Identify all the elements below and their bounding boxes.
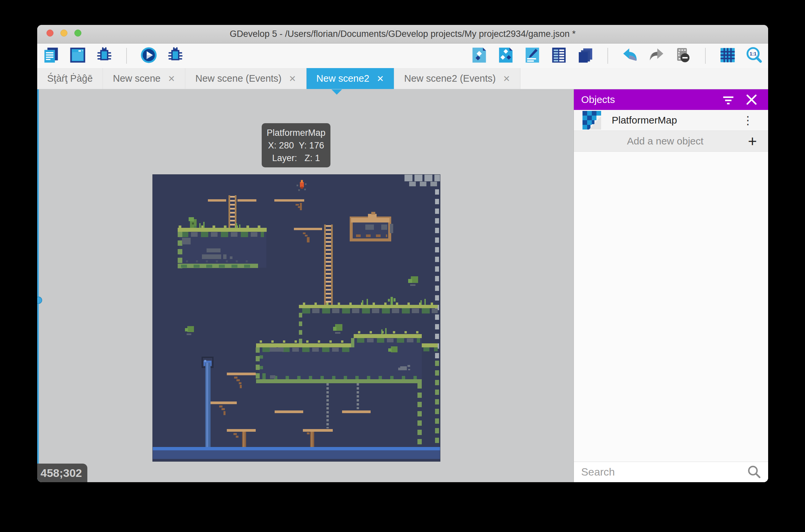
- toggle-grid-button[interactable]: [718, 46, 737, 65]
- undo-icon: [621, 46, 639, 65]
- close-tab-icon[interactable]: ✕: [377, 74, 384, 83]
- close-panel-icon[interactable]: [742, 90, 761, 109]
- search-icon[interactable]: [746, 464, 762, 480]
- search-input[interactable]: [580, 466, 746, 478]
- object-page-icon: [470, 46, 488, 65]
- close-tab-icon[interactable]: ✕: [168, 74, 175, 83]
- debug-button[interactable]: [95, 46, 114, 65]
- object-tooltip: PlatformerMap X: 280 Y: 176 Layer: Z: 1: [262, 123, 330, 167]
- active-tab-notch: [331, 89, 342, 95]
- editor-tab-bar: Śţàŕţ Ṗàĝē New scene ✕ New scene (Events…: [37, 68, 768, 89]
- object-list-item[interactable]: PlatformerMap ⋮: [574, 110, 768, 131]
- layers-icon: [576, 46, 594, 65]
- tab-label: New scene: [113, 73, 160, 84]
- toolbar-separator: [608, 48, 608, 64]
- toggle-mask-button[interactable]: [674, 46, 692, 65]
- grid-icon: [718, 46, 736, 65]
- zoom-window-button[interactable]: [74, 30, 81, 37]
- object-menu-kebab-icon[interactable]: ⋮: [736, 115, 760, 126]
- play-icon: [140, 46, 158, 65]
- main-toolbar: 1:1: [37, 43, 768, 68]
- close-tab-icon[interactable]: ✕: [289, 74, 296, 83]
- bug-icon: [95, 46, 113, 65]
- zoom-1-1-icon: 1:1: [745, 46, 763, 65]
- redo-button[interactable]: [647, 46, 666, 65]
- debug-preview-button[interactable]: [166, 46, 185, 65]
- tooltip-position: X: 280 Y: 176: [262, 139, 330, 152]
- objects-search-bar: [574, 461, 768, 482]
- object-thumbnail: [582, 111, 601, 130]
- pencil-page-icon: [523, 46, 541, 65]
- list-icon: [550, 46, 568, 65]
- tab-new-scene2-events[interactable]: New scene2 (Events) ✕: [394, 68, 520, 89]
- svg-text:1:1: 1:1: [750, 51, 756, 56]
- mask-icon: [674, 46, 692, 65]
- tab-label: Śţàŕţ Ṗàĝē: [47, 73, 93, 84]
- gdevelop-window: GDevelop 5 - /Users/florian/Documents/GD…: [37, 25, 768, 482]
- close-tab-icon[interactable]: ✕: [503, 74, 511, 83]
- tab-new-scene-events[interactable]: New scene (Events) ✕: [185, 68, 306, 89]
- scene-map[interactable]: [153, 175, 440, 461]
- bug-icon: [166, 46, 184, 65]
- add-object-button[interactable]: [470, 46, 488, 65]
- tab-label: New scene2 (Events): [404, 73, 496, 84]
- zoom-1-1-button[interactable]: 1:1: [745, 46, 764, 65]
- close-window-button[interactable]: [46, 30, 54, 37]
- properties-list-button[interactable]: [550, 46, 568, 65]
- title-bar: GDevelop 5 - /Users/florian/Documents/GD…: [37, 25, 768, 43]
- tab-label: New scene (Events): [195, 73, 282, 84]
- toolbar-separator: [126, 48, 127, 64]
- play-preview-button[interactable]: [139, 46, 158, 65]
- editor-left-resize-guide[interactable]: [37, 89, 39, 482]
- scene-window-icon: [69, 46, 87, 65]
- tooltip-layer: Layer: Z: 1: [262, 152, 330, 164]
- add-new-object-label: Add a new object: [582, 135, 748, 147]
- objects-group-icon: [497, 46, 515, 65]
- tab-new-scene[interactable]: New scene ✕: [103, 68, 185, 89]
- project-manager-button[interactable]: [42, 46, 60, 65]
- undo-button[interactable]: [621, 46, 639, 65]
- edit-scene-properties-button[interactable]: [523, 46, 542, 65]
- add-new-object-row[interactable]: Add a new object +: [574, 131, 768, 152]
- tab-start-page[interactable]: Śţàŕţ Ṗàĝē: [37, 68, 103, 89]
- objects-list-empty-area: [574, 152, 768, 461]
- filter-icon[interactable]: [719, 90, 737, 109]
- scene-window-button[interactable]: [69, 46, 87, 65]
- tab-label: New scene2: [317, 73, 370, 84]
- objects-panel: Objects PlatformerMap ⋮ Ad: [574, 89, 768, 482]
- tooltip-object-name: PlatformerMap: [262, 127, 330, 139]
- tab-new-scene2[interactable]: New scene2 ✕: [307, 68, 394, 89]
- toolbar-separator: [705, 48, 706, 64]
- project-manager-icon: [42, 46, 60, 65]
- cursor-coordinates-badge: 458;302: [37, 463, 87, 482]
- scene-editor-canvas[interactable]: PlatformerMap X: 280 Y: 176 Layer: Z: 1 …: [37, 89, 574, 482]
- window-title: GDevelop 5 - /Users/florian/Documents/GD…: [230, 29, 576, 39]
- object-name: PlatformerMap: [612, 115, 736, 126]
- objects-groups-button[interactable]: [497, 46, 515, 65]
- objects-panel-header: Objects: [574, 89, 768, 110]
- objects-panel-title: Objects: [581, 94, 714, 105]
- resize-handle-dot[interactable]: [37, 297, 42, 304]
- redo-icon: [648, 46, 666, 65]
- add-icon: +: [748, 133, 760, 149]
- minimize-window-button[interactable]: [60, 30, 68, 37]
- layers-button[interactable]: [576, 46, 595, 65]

WHAT IS EXPECTED:
Please copy out each line of the listing above that contains the string "label".

OUTPUT OF THE EXERCISE:
- tab-label: New scene: [113, 73, 160, 84]
- tab-label: Śţàŕţ Ṗàĝē: [47, 73, 93, 84]
- tab-label: New scene2 (Events): [404, 73, 496, 84]
- tab-label: New scene (Events): [195, 73, 282, 84]
- add-new-object-label: Add a new object: [582, 135, 748, 147]
- tab-label: New scene2: [317, 73, 370, 84]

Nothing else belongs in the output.